- **What to do**
Return exactly, and only, the lines from the line containing "https://​amzn​.to/​" through the final line of the records below, both included.

- **Data section**
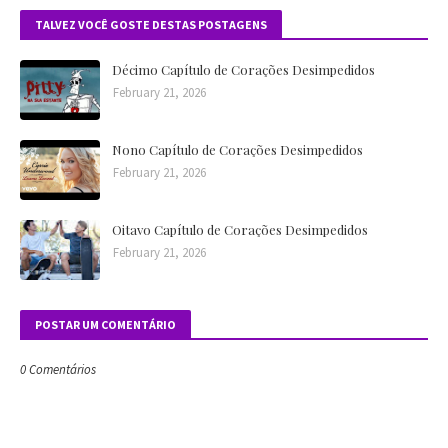
TALVEZ VOCÊ GOSTE DESTAS POSTAGENS
Décimo Capítulo de Corações Desimpedidos
February 21, 2026
Nono Capítulo de Corações Desimpedidos
February 21, 2026
Oitavo Capítulo de Corações Desimpedidos
February 21, 2026
POSTAR UM COMENTÁRIO
0 Comentários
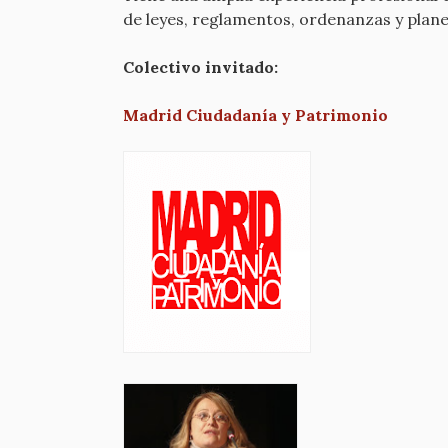
de leyes, reglamentos, ordenanzas y plane
Colectivo invitado:
Madrid Ciudadanía y Patrimonio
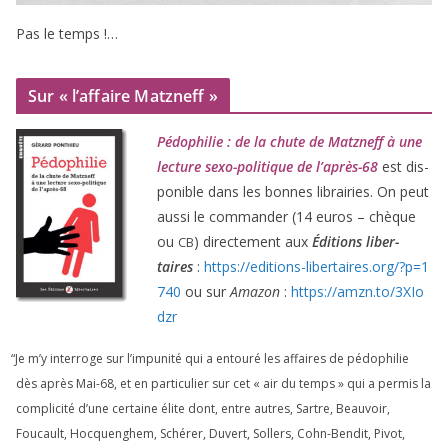
Pas le temps !…
Sur « l’affaire Matzneff »
Pédophilie : de la chute de Matzneff à une
lec­ture sexo-poli­tique de l’après-
68
est dis­
po­nible dans les bonnes librai­ries. On peut
aus­si le com­man­der (
14
euros – chèque
ou
) direc­te­ment aux
Éditions liber­
CB
taires
:
https://​edi​tions​-liber​taires​.org/​?​p​=​
1
740
ou sur
Amazon
:
https://​amzn​.to/​
3
​X​I​o​
dzr
“
Je m’y inter­roge sur l’impunité qui a entou­ré les affaires de pédo­phi­lie
dès après Mai-
68
, et en par­ti­cu­lier sur cet « air du temps » qui a per­mis la
com­pli­ci­té d’une cer­taine élite dont, entre autres, Sartre, Beauvoir,
Foucault, Hocquenghem, Schérer, Duvert, Sollers, Cohn-Bendit, Pivot,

- **Response for this exercise**
https://​amzn​.to/​
3
​X​I​o​
dzr
“
Je m’y inter­roge sur l’impunité qui a entou­ré les affaires de pédo­phi­lie
dès après Mai-
68
, et en par­ti­cu­lier sur cet « air du temps » qui a per­mis la
com­pli­ci­té d’une cer­taine élite dont, entre autres, Sartre, Beauvoir,
Foucault, Hocquenghem, Schérer, Duvert, Sollers, Cohn-Bendit, Pivot,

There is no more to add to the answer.